Pero es la división del MAS lo que realmente abre la ventana del cambio. El escaso 1% de apoyo a Arce en las últimas encuestas representa la lápida sobre el capital político, social y simbólico que el MAS alguna vez poseyó en Tarija. Es la demolición de la esperanza en el partido. La élite tarijeña, que se infiltró eficientemente en el partido azul, intentó siempre convencer al bloque popular de su esterilidad discursiva, para reservarse en exclusiva la disputa del poder. Desde Luis Alfaro en 2005, ningún otro representante auténticamente popular ha sido candidato del MAS a la gobernación. Con Arce, se quedó toda la vieja élite tarijeña, entronizada en ministerios y oficinas públicas.
A pesar de ello, los hechos muestran que no han emergido nuevos discursos que inspiren renovación. Ni desde lo popular ni desde lo señorial se vislumbra una transformación profunda del sistema de creencias. Más bien, la élite busca fortalecer su poder simbólico, apropiándose de elementos culturales que no son políticos. Así, por ejemplo, un cañero de San Roque fue utilizado como figura central en la bacanal del 14 de abril, tocando a la medianoche en el parque temático. Estos símbolos, manipulados como trofeos, buscan exacerbar identidades para silenciar disidencias.

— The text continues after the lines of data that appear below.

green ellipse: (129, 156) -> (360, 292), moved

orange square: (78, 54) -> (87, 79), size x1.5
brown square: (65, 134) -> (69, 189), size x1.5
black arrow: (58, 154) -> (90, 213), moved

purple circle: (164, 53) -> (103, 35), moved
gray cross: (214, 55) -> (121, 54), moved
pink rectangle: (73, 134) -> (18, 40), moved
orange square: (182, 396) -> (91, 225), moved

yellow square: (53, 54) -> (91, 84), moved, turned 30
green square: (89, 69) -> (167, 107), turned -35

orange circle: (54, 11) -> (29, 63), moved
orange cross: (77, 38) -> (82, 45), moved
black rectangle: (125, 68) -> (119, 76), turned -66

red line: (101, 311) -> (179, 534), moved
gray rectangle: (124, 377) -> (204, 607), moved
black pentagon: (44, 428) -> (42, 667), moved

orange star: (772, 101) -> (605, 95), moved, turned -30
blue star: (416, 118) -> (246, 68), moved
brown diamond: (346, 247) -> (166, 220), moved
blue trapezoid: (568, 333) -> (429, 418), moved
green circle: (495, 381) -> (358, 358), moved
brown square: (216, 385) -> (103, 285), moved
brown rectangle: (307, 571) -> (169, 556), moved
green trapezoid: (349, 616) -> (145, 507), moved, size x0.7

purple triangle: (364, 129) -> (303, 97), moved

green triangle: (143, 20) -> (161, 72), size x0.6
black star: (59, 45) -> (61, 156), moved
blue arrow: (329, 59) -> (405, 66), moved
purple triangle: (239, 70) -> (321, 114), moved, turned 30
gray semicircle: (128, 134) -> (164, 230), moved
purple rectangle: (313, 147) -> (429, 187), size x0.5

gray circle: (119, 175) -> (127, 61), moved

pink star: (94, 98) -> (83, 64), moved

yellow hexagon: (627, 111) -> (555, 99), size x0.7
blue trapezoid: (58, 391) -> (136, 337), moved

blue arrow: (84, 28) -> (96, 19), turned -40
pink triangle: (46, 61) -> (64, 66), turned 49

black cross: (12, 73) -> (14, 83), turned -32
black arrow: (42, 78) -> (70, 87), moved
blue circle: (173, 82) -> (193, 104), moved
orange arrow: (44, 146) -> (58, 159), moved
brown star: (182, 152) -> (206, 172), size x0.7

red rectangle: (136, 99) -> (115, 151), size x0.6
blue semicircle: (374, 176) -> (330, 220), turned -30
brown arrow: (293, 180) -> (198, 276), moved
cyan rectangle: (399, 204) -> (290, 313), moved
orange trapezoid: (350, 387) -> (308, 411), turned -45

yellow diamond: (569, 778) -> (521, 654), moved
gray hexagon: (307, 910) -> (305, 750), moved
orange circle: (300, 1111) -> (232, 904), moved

La crisis, entendida como método de conocimiento —en el espíritu del pensamiento de René Zavaleta Mercado— puede ofrecernos luz en medio del túnel. Esa luz, en el caso de Tarija podría darse por las movilizaciones dadas por trabajadores precarizados de la Gobernación de Tarija. Es necesario preguntarse: ¿qué hay de universal en sus reclamos? ¿Quiénes son? ¿Originarios, migrantes de primera o segunda generación? ¿Cómo entienden lo regional? ¿Cuántas de las creencias instaladas por la élite siguen siendo incuestionables en su imaginario?, me refiero a estos trabajadores porque en definitiva son parte de lo popular y están en permanente movilización en el departamento, sin embargo, existen otros actores que de igual manera deben ser observados, comprendidos y visibilizados.
El 1% arcista, en tanto símbolo de vacío, ofrece una oportunidad inédita: la posibilidad de imaginar un proyecto autónomo, popular, con capacidad real de gestionar la economía departamental para el beneficio colectivo, a raíz de la permanencia de la elite tarijeña con Arce. Este proyecto implicaría una gobernación productiva, planificadora, articulada con los municipios, capaz de pensar, por ejemplo, en la administración local de las fábricas construidas por el gobierno central en años recientes. Utilizar esas ganancias para garantizar una canasta alimentaria digna, entre otras políticas sociales, tan necesarias ante la crisis que género y sigue generando el grupo social en el poder local.
Tarija, este abril, no necesita solamente discursos ni nostalgias. Necesita creatividad. Necesita salidas. Y, sobre todo, necesita esperanza.